• _Work instruction_: A faithful copy of the data, pictures omitted, is the required answer.

• _Supplied material_:

##############################

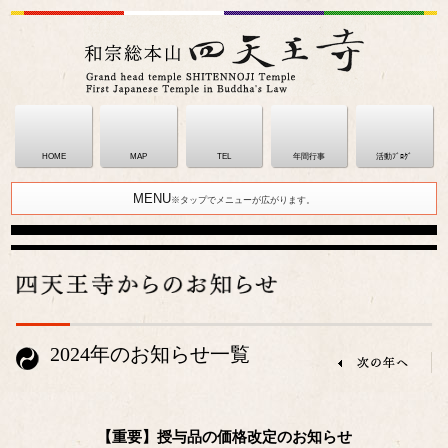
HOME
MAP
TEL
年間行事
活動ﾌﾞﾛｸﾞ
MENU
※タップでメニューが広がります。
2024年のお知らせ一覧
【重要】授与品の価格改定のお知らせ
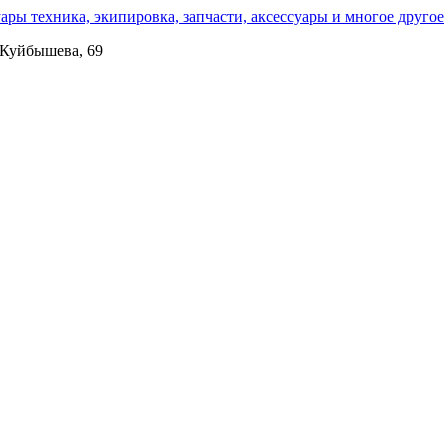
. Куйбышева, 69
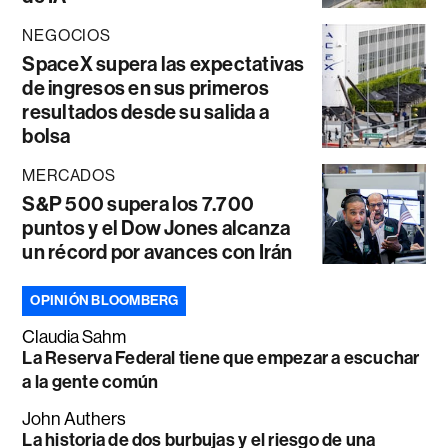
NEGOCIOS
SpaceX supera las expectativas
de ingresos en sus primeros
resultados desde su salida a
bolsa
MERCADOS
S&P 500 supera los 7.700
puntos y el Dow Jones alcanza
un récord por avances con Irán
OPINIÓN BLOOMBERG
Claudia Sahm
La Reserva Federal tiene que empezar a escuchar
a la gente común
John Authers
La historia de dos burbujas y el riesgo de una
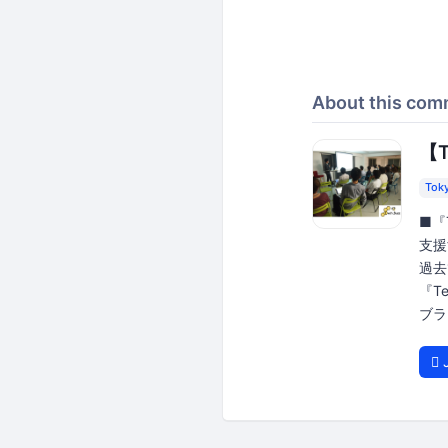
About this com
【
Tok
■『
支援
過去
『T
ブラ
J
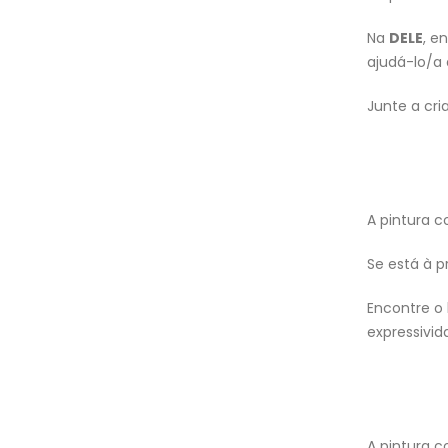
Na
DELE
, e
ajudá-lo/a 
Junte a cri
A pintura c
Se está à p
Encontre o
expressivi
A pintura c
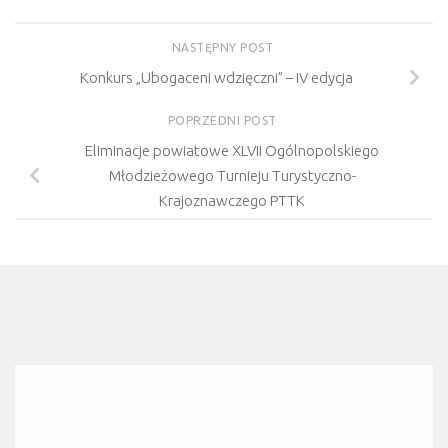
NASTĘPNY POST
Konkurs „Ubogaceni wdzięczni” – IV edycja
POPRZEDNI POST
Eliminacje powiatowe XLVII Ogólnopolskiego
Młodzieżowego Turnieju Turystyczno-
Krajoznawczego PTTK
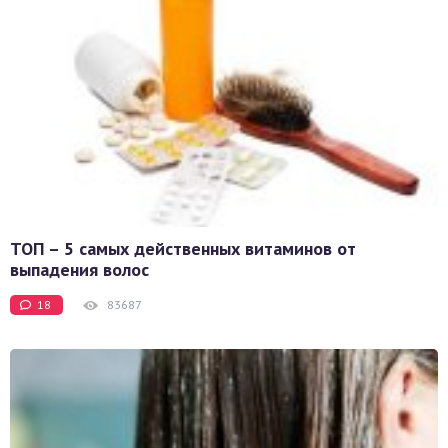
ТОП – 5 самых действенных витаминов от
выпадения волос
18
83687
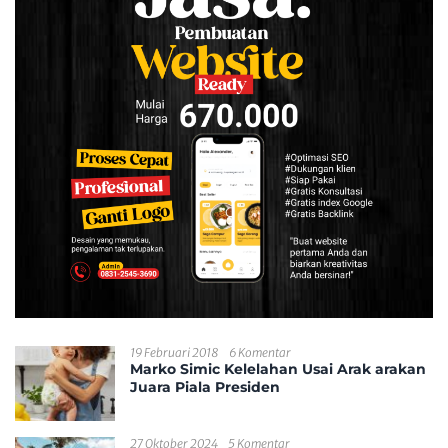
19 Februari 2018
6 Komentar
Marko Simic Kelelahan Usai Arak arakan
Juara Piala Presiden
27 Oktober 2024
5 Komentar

##############################

• _Your solution_:
HOME
MAP
TEL
年間行事
活動ﾌﾞﾛｸﾞ
MENU
※タップでメニューが広がります。
2024年のお知らせ一覧
【重要】授与品の価格改定のお知らせ
. Куйбышева, 69
NEGOCIOS
SpaceX supera las expectativas
de ingresos en sus primeros
resultados desde su salida a
bolsa
MERCADOS
S&P 500 supera los 7.700
puntos y el Dow Jones alcanza
un récord por avances con Irán
OPINIÓN BLOOMBERG
Claudia Sahm
La Reserva Federal tiene que empezar a escuchar
a la gente común
John Authers
La historia de dos burbujas y el riesgo de una
About this com
【
Tok
■『
支援
過去
『T
ブラ
J
Na
DELE
, e
ajudá-lo/a 
Junte a cri
A pintura c
Se está à p
Encontre o
expressivi
A pintura c
NASTĘPNY POST
Konkurs „Ubogaceni wdzięczni” – IV edycja
POPRZEDNI POST
Eliminacje powiatowe XLVII Ogólnopolskiego
Młodzieżowego Turnieju Turystyczno-
Krajoznawczego PTTK
ТОП – 5 самых действенных витаминов от
выпадения волос
18
83687
19 Februari 2018
6 Komentar
Marko Simic Kelelahan Usai Arak arakan
Juara Piala Presiden
27 Oktober 2024
5 Komentar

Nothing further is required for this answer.